The Lebanese army has tightened security measures along the border to prevent the infiltration of extremists fleeing conflict zones in Syria, security sources said.
The need for heightened security is illustrated by a recent raid in Tripoli, in which Lebanese forces killed an "Islamic State of Iraq and Syria" (ISIS) element who had surreptitiously returned to the country.
On the night of February 4th, an army force conducted a raid on a house in Bab al-Tabbaneh district in response to intelligence information.
Security forces engaged an ISIS element by the name of Hajer al-Abdullah, also known as Hajer al-Dandashi, in a firefight that led to his death, the arrest of his brother, Bilal, and the seizure of weapons, military equipment and cash.
A Lebanese soldier was killed during the raid.

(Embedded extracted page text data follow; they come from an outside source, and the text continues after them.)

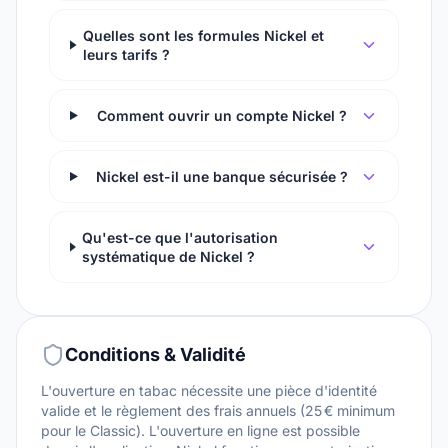
Quelles sont les formules Nickel et
leurs tarifs ?
Comment ouvrir un compte Nickel ?
Nickel est-il une banque sécurisée ?
Qu'est-ce que l'autorisation
systématique de Nickel ?
Conditions & Validité
L'ouverture en tabac nécessite une pièce d'identité
valide et le règlement des frais annuels (25 € minimum
pour le Classic). L'ouverture en ligne est possible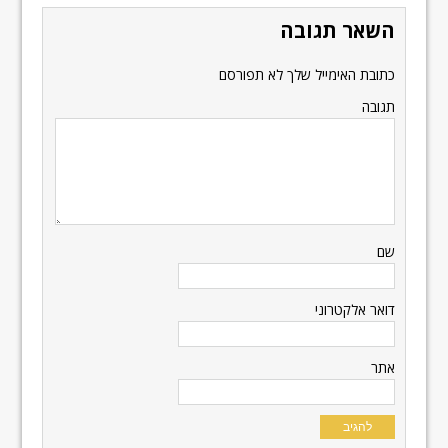
השאר תגובה
כתובת האימייל שלך לא תפורסם
תגובה
שם
דואר אלקטרוני
אתר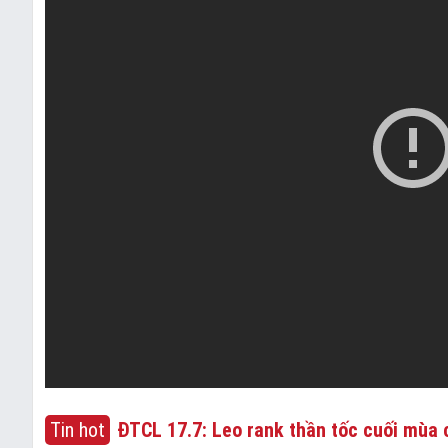
Tin hot
ĐTCL 17.7: Leo rank thần tốc cuối mùa c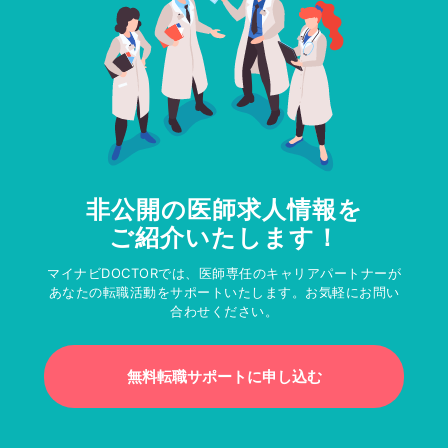
非公開の医師求人情報を
ご紹介いたします！
マイナビDOCTORでは、医師専任のキャリアパートナーが
あなたの転職活動をサポートいたします。お気軽にお問い
合わせください。
無料転職サポートに申し込む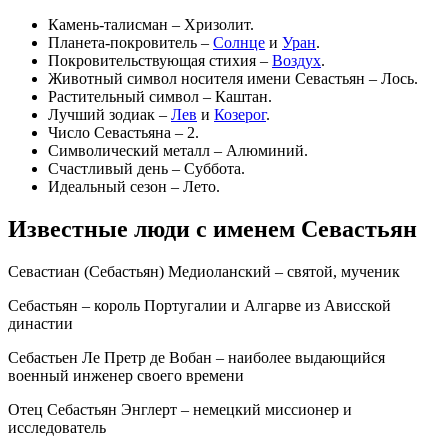
Камень-талисман – Хризолит.
Планета-покровитель –
Солнце
и
Уран
.
Покровительствующая стихия –
Воздух
.
Животный символ носителя имени Севастьян – Лось.
Растительный символ – Каштан.
Лучший зодиак –
Лев
и
Козерог
.
Число Севастьяна – 2.
Символический металл – Алюминий.
Счастливый день – Суббота.
Идеальный сезон – Лето.
Известные люди с именем Севастьян
Севастиан (Себастьян) Медиоланский – святой, мученик
Себастьян – король Португалии и Алгарве из Ависской
династии
Себастьен Ле Претр де Вобан – наиболее выдающийся
военный инженер своего времени
Отец Себастьян Энглерт – немецкий миссионер и
исследователь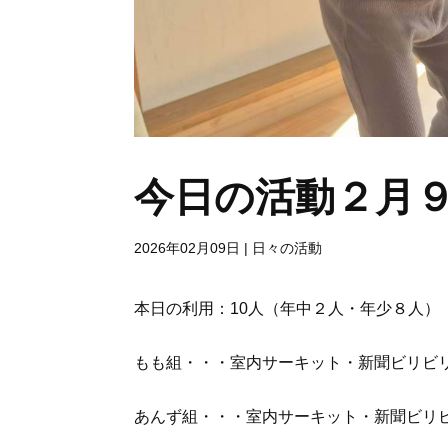
今日の活動２月
2026年02月09日
|
日々の活動
本日の利用：10人（年中２人・年少８人）
もも組・・・室内サーキット・新聞ビリビ
あんず組・・・室内サーキット・新聞ビリ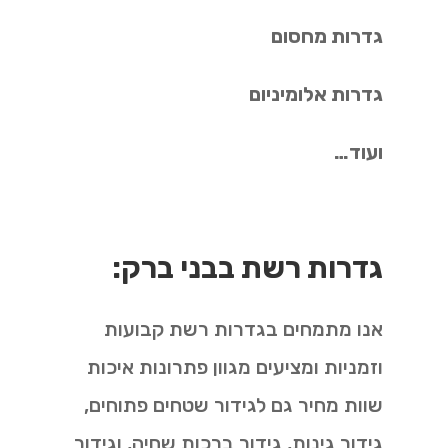
גדרות מחסום
גדרות אלומיניום
ועוד…
גדרות רשת בבני ברק:
אנו מתמחים בגדרות רשת קבועות
וזמניות ומציעים מגוון פתרונות איכות
שוות מחיר גם לגידור שטחים פתוחים,
גידור גינות, גידור ברכות שחיה, וגידור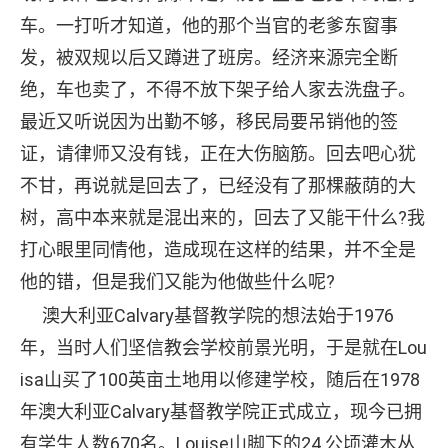
车。一打听才知道，他的那个当官的老爹东窗事
发，被双规以后又蹲进了班房。经济来源完全断
绝，车也卖了，不得不放下架子给人家去洗盘子。
最近又听说因为出勤不够，移民局要吊销他的签
证，请律师又没有钱，正在大伤脑筋。回去吧心犹
不甘，再说就是回去了，已经没有了那棵蔽荫的大
树，高中本来就是混出来的，回去了又能干什么?我
打心眼里同情他，造成现在这样的结果，并不全是
他的错，但是我们又能为他做些什么呢?
澳大利亚Calvary基督教学院的想法始于1976
年，当时人们坚信教会学校前景光明，于是就在Lou
isa山买了100英亩土地用以修建学校，随后在1978
年澳大利亚Calvary基督教学院正式成立，现今已拥
有学生人数670名。Louise山脚下的24 公顷灌木丛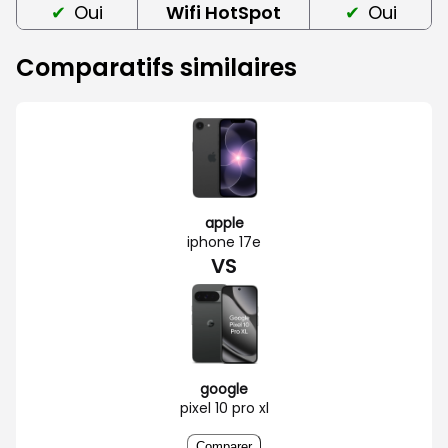
Oui
Wifi HotSpot
Oui
Comparatifs similaires
apple
iphone 17e
VS
google
pixel 10 pro xl
Comparer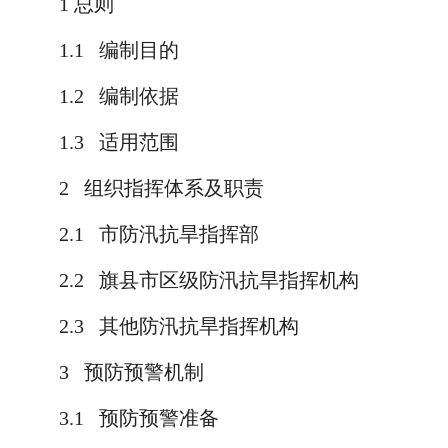
1
总则
1.1
编制目的
1.2
编制依据
1.3
适用范围
2
组织指挥体系及职责
2.1
市防汛抗旱指挥部
2.2
旗县市区级防汛抗旱指挥机构
2.3
其他防汛抗旱指挥机构
3
预防预警机制
3.1
预防预警准备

Al-Dandashi had returned to Lebanon 15 days prior, and was staying in Tripoli's Bab al-Tabbaneh district, Al-Joumhouria newspaper reported February 6th.
Born in Akkar, al-Dandashi, 19, had pledged allegiance to ISIS in Iraq, and had acquired experience fighting in the group’s ranks in recent years.
Ground forces deployed at border
Ground forces "are deployed at Lebanon’s eastern border and a large section of the northern border, in a way that prevents infiltration by terrorist elements fleeing Syria", said researcher and security strategist Brig. Gen. Khalil al-Helou.
"Despite the real concerns over infiltration by terrorists, the security situation at the border has been under control since operation Fajr al-Jurud (al-Jurud Dawn)," he told Al-Mashareq.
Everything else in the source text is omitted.